# [RECORDED DATA]
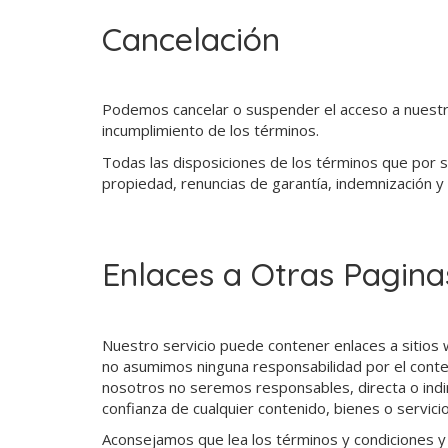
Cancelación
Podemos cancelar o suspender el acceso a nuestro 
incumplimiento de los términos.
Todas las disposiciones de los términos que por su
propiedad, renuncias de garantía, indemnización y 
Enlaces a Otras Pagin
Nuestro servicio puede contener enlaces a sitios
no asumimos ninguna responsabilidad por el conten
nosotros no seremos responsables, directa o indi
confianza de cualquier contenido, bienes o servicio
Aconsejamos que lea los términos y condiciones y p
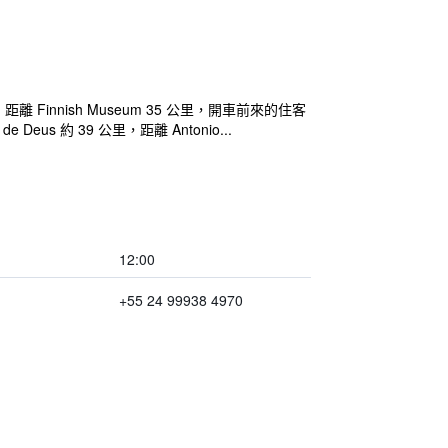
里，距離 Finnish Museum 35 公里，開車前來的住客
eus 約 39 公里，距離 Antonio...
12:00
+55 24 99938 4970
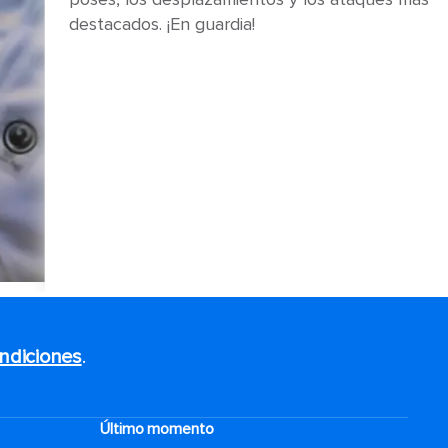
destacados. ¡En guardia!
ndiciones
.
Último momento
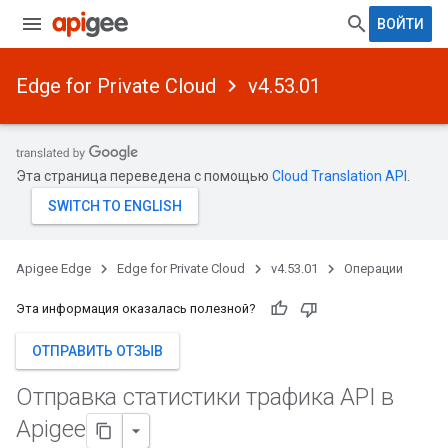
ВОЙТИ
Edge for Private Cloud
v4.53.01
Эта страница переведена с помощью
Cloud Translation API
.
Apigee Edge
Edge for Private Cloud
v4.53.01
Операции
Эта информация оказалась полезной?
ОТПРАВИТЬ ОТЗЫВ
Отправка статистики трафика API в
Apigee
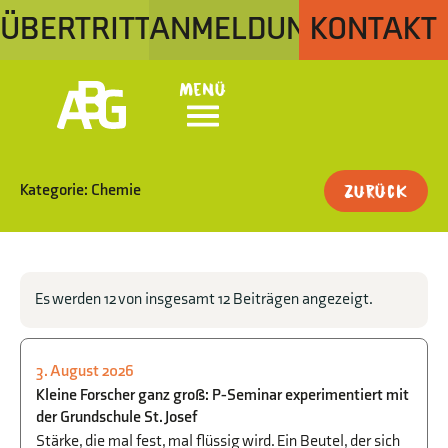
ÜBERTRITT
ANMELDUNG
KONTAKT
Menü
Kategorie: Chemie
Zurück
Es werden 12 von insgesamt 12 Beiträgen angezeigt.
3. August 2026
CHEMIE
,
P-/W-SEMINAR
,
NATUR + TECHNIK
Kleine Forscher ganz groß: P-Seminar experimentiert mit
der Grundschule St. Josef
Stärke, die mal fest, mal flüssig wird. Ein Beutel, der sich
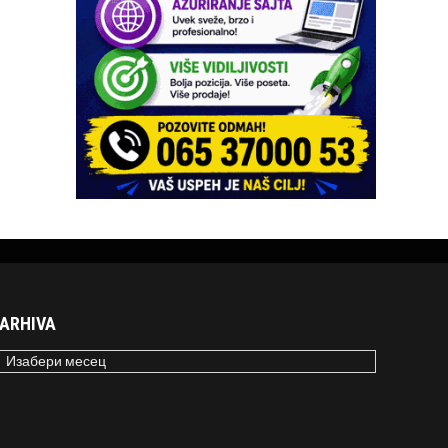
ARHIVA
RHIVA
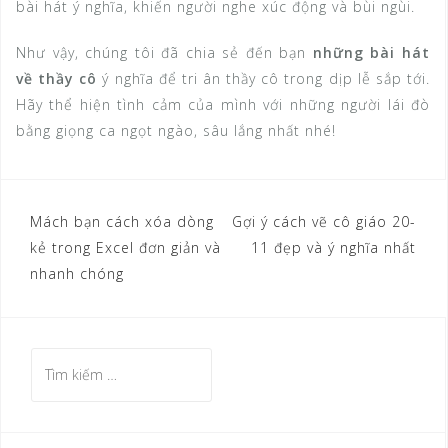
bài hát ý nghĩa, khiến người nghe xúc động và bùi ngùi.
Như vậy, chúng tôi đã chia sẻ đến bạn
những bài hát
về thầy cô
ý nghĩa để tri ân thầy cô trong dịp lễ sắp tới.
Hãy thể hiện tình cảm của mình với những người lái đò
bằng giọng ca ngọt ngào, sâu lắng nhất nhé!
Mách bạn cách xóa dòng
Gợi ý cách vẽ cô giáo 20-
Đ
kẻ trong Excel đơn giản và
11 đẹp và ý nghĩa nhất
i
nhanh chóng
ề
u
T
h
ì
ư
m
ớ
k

# [WORK REQUEST]
Above this task is a listing with pictures in it. Retype only the lines from the one containing "ОТПРАВИТЬ ОТЗЫВ" through the one containing "bài hát ý nghĩa, khiến", both included, and not the pictures.

# [ANSWER FOR THE TASK]
ОТПРАВИТЬ ОТЗЫВ
Отправка статистики трафика API в
Apigee
ÜBERTRITT
ANMELDUNG
KONTAKT
Menü
Kategorie: Chemie
Zurück
Es werden 12 von insgesamt 12 Beiträgen angezeigt.
3. August 2026
CHEMIE
,
P-/W-SEMINAR
,
NATUR + TECHNIK
Kleine Forscher ganz groß: P-Seminar experimentiert mit
der Grundschule St. Josef
Stärke, die mal fest, mal flüssig wird. Ein Beutel, der sich
ARHIVA
RHIVA
bài hát ý nghĩa, khiến người nghe xúc động và bùi ngùi.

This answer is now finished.